I'm prompted to make my first post after many years. Dozy's information is good news and hopefully will accomplish the same thing this type of thinking did to me, Here is my experience in this regard:
I was a full time pioneer and my husband was elected elder when that arrangement first came into being. In 1972 he left me and the family to play (I should have followed sooner for my own reasons). I was left with a minor son, the other two having been married (at age 19-20 ???). This young son was in desperate need of a father and I asked the elders to call on him for encouragement --- no one came. By late 1973 the boy had got himself in trouble with some marijuana along with 5 other boys.

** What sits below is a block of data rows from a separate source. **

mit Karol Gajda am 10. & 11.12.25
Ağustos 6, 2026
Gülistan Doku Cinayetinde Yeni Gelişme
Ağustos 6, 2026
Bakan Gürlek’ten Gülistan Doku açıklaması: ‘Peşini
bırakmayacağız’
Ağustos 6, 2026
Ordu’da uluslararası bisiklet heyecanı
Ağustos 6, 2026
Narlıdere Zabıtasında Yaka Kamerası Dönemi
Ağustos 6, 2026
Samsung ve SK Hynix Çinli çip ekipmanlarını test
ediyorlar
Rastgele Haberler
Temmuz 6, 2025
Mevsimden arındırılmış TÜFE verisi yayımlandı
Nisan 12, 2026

Meanwhile my husband had left behind the elder Organization Book and I had read it and was extremely familiar with all the old and new rules. When the boy was called to a JC as were the other boys, he confessed and was later disfellowshipped. He was 16 at the time and the rules were an underage child was to remain under the parental supervision (he was never in trouble or rebellious). I questioned the new elders as to why they felt that was necessary and they said that his answer to their question as to whether he would do it again was "I don't know" he couldn't foretell the future just that he would hope not to. To the JC it showed he wasn't really repentent in his heart. UAU they could read hearts. I argued with them about the information in the Org Book about minor children and their answer was "since there was no longer a man in the house they didn't feel I could handle the boy being alone".
Thereby started my exit from the organization. It was a 10 years fade after having spent 20 yrs being dedicated and submissive to the organization, always "waiting on Jehovah" for my doubts. I wroteo many letter to the society and eventually had my "life time" Bethel cousin tell me to quit writing the Society about this incident because I would be considered no more than a "difficult/obstinant sister".

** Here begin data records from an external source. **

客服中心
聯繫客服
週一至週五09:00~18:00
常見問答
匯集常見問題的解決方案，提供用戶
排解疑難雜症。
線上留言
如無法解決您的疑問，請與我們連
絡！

Elders had lied about me and my family and I shouldn't defend myself??? I lost complete faith in "mother" . No more "waiting on Jehovah" it was time to to leave slowly and have never been DF'd or DA'd although now I am considered an apostate" (HURRAY) and no longer spoken to by my elder oldest son and his family and other self righteous ones of my so called "friends" and "loving sis/bro".
Sorry this is soooo long. I left much out and there is a lot more to my experience but this suffices for now to encourage those who are on the borderline or those may be snoops in here that it's time to smell the roses on the outside of the stranglehold of that Organization and their changing "brighter light".